Hundreds of taxi drivers in Warsaw, Poland, blocked city streets on Monday in protest over a Polish draft law which they believe to be "favourable" to ride-sharing app Uber.
They say the draft also shows direct support to the American firm.
Traditional Taxi drivers claim that the Uber app represents unfair competition because their drivers can dodge the rules and restrictions that regulate regular taxis.
As reported by the Fin24, the protesters blocked one of the Polish capital's main streets, stopping before the prime minister's office, then the US embassy and finally the ministry of entrepreneurship.

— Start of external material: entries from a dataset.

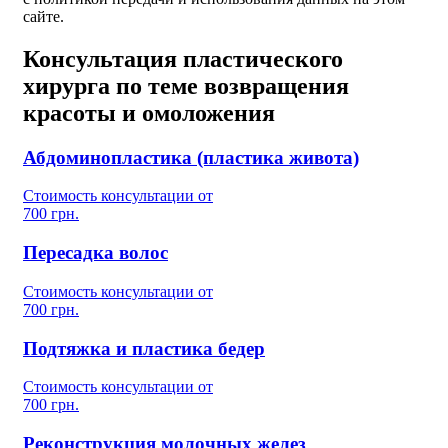
сайте.
Консультация пластического
хирурга по теме возвращения
красоты и омоложения
Абдоминопластика (пластика живота)
Стоимость консультации от
700 грн.
Пересадка волос
Стоимость консультации от
700 грн.
Подтяжка и пластика бедер
Стоимость консультации от
700 грн.
Реконструкция молочных желез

As part of the draft legislation, which would regulate the activity of ride-sharing firms, most notably states that a mobile telephone app can replace the taximeter, which has caused uproar amongst taxi drivers.
The new draft law has already been approved by the Polish government.
Taxi drivers are now calling on the Polish government to abandon the draft law and introduce a new law that would protect traditional taxi operators.
Taxi drivers have stressed that since the introduction of Uber, they have struggled to compete, saying that they are not operating on a level playing field.
One driver has said that his current income is a third lower than it was two years ago.
He told AFP that all taxi drivers are asking for is "fairness". Traditional taxi operators want all operators to be licenced, have a taximeter in all vehicles and pay the full taxes.
Representatives of the taxi drivers notably denounced a letter sent to the Polish government by US ambassador to Warsaw Georgette Mosbacher, which allegedly threatened to freeze US investments in Poland if Uber were to encounter trouble in the EU member.
The taxi drivers protest was called " unfounded" by a spokesperson for the ministry of infrastructure, who went on to say the new legislation will ensure a level playing field for all cab operators.